▶ _What is expected_
Copy each line below in which the word "оцинкованный" occurs.

Listed records: Begin

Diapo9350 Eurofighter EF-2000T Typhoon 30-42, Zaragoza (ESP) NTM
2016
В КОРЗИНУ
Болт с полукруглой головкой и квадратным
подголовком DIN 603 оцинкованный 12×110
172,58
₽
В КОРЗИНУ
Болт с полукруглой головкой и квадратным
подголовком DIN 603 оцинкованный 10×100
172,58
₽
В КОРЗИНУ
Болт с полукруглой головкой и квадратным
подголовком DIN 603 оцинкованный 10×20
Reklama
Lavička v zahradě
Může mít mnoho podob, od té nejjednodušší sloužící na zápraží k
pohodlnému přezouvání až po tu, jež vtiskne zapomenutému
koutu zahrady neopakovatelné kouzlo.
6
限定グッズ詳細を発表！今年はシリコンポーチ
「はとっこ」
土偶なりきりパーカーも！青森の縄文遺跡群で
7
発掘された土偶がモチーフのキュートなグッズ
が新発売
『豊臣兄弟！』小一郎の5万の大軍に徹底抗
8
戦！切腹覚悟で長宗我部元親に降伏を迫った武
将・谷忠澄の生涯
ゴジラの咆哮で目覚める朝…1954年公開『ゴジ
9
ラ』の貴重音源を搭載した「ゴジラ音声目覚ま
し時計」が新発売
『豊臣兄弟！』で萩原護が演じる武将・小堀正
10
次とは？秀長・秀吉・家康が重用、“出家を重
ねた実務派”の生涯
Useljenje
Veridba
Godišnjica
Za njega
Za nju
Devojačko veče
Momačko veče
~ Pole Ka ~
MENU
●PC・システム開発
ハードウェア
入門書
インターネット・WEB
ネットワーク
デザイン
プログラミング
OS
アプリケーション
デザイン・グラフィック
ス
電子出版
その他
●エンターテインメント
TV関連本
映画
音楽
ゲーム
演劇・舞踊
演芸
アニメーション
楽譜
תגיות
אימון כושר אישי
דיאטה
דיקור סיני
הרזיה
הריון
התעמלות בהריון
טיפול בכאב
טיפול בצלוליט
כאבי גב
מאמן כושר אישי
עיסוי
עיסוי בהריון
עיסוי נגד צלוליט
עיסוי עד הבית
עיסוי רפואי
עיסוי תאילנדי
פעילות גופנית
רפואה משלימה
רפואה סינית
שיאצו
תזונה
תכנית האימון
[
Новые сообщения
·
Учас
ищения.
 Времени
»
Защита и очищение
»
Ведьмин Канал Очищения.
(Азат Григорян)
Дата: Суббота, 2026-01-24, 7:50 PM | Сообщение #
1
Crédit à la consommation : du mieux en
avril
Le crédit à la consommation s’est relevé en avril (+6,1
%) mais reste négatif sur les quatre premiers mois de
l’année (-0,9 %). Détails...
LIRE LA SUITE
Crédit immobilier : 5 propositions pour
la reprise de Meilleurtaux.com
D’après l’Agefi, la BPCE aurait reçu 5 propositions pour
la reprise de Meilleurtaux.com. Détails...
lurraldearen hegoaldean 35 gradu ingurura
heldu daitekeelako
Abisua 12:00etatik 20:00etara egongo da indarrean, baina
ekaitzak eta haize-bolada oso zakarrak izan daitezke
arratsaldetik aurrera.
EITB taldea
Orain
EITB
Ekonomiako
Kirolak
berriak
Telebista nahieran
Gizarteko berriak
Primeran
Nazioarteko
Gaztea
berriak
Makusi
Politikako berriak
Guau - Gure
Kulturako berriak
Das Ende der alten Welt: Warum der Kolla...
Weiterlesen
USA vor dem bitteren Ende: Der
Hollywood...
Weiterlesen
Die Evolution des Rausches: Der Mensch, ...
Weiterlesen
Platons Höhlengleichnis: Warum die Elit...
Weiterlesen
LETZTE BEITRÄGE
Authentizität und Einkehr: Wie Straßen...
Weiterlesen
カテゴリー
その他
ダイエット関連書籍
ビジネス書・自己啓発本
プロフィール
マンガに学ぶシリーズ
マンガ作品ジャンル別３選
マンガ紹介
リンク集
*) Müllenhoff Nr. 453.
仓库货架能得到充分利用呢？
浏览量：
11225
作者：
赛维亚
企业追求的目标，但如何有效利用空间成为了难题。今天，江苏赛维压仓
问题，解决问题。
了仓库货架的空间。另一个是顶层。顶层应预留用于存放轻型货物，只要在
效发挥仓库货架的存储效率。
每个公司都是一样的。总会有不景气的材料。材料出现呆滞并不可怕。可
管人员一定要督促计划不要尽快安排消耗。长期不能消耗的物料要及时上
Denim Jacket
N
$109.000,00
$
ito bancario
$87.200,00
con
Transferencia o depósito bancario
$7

Listed records: End

▶ _Response below_
подголовком DIN 603 оцинкованный 12×110
подголовком DIN 603 оцинкованный 10×100
подголовком DIN 603 оцинкованный 10×20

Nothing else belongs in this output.